O Brasil é o maior exportador e o segundo maior produtor mundial de carne de frangos. Em 2018, o país produziu mais de 13 milhões de toneladas e exportou 4,1 milhões/t. Para se manter nesta posição, o país precisa atender às necessidades e demandas dos consumidores e às legislações ou barreiras internacionais que têm se tornado cada vez mais exigentes.

Nesse sentido, está em xeque a utilização de antibióticos promotores de crescimento. já que regulamentações internacionais e nacionais têm proibido ou restringido a utilização desses medicamentos na produção alimentícia. Além disso, cresce a conscientização dos consumidores e aumenta a demanda por produtos mais naturais e que tendem a oferecer menores riscos à saúde humana.

Nesse contexto, as plantas medicinais e seus óleos essenciais constituem-se em uma possibilidade de uso na dieta dos animais.

Os óleos essenciais podem ser utilizados como matérias primas em diversas indústrias, em especial alimentícia, farmacêutica e de perfumaria. Por definição, são substâncias lipossolúveis, voláteis e de baixo peso molecular, que fazem parte do metabolismo secundário das plantas. Eles apresentam diversas propriedades, sendo que a ação depende das espécies de plantas utilizadas, e podem atuar como promotores de crescimento, antibacterianos, anti-inflamatórios, antiparasitários, antioxidantes e imunomoduladores. Além disso, estimulam a secreção de enzimas digestivas e melhoram a motilidade intestinal, aumentando a digestibilidade e a absorção dos nutrientes.

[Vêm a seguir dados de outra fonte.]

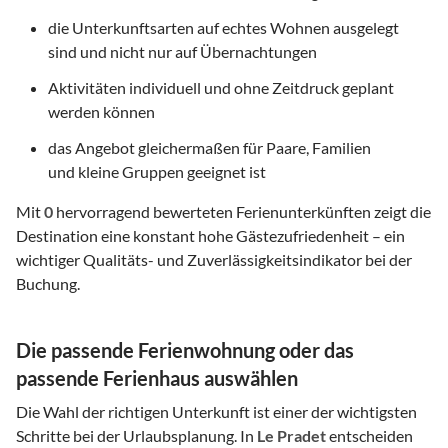
die Unterkunftsarten auf echtes Wohnen ausgelegt
sind und nicht nur auf Übernachtungen
Aktivitäten individuell und ohne Zeitdruck geplant
werden können
das Angebot gleichermaßen für Paare, Familien
und kleine Gruppen geeignet ist
Mit
0
hervorragend bewerteten Ferienunterkünften zeigt die
Destination eine konstant hohe Gästezufriedenheit – ein
wichtiger Qualitäts- und Zuverlässigkeitsindikator bei der
Buchung.
Die passende Ferienwohnung oder das
passende Ferienhaus auswählen
Die Wahl der richtigen Unterkunft ist einer der wichtigsten
Schritte bei der Urlaubsplanung. In
Le Pradet
entscheiden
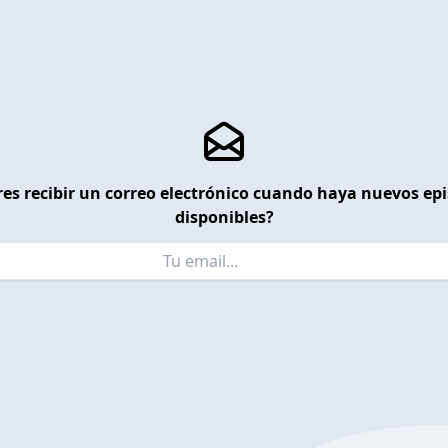
es recibir un correo electrónico cuando haya nuevos ep
disponibles?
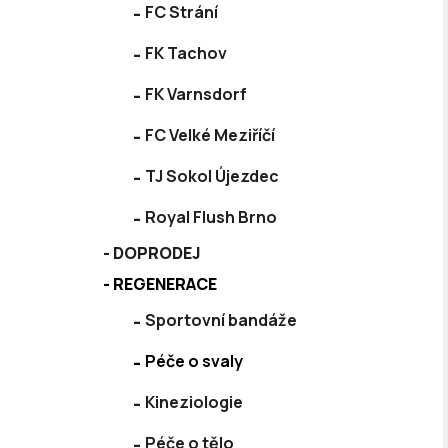
FC Strání
FK Tachov
FK Varnsdorf
FC Velké Meziříčí
TJ Sokol Újezdec
Royal Flush Brno
DOPRODEJ
REGENERACE
Sportovní bandáže
Péče o svaly
Kineziologie
Péče o tělo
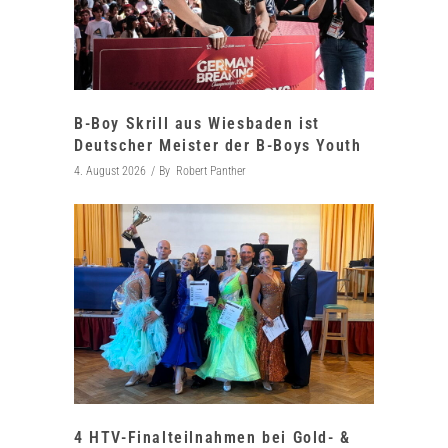
B-Boy Skrill aus Wiesbaden ist
Deutscher Meister der B-Boys Youth
4. August 2026
By
Robert Panther
4 HTV-Finalteilnahmen bei Gold- &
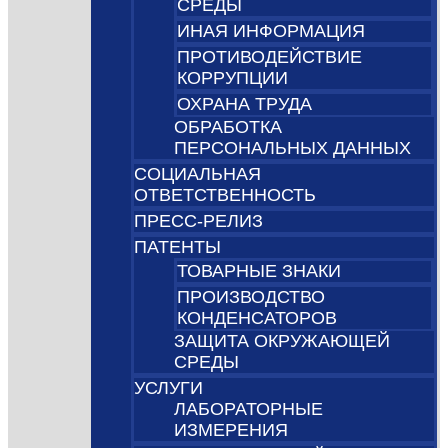
СРЕДЫ
ИНАЯ ИНФОРМАЦИЯ
ПРОТИВОДЕЙСТВИЕ
КОРРУПЦИИ
ОХРАНА ТРУДА
ОБРАБОТКА
ПЕРСОНАЛЬНЫХ ДАННЫХ
СОЦИАЛЬНАЯ
ОТВЕТСТВЕННОСТЬ
ПРЕСС-РЕЛИЗ
ПАТЕНТЫ
ТОВАРНЫЕ ЗНАКИ
ПРОИЗВОДСТВО
КОНДЕНСАТОРОВ
ЗАЩИТА ОКРУЖАЮЩЕЙ
СРЕДЫ
УСЛУГИ
ЛАБОРАТОРНЫЕ
ИЗМЕРЕНИЯ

Diversos tipos de óleos essenciais podem ser adicionados em rações de frangos, sendo os principais: óleos de orégano, tomilho e canela. O óleo de orégano possui como principal princípio ativo o composto fenólico carvacrol, enquanto o tomilho e a canela possuem o timol e o cinamaldeído, respectivamente, como principais princípios ativos. Dentre os diversos compostos que podem estar presentes na composição dos óleos essenciais, o timol e o carvacrol destacam-se devido às suas pronunciadas atividades antimicrobianas. Estes compostos possuem várias propriedades biológicas importantes, sendo comumente utilizados como antibacterianos, anti-inflamatórios, antioxidantes, antifúngicos e anticarcinogênicos.

Atividades antibacterianas

O carvacrol e o timol agem sobre a membrana celular bacteriana, impedindo a divisão mitótica e reduzindo a sobrevivência de bactérias patogênicas. Pesquisadores já observaram efeito inibitório frente às bactérias gram-positivas e gram-negativas, especialmente Escherichia coli, quando da utilização do óleo essencial de orégano. A atividade antibacteriana desse óleo está relacionada à melhoria de desempenho produtivo de frangos de corte.

Atividades anti-inflamatórias

O principal mecanismo de ação anti-inflamatória do timol está relacionado à sua capacidade de inibir a produção de determinadas citocinas inflamatórias. Já o carvacrol possui atividade anti-inflamatória associada também à ativação dos receptores proliferadores de peroxissoma.

Melhoria da digestibilidade dos nutrientes

Há diversos relatos de melhoria na função digestiva de frangos com o uso de dieta contendo óleos essenciais. Este efeito pode estar diretamente relacionado ao aumento de produção de enzimas digestivas, ocasionando melhor desempenho zootécnico.

Estudos comprovam que a adição de óleos essenciais à base de orégano, canela, pimenta e tomilho em rações de frangos de corte proporciona melhor digestibilidade da matéria seca e de proteína bruta aos 42 dias de idade, quando comparado com o grupo controle.

Substituição aos promotores de crescimento

Óleos essenciais (capsaicina, carvacrol, timol, eugenol e cinamaldeino) promovem redução de lesões no ceco de frangos tratados, além de controle da população de Clostridium perfringens, reduzindo a contagem em duodeno, jejuno, íleo e ceco. Isso ocorre porque os componentes presentes nos óleos essenciais estimulam a produção de enzimas, provocando melhoria na digestibilidade dos nutrientes, que consequentemente auxilia a estabilização da microbiota intestinal.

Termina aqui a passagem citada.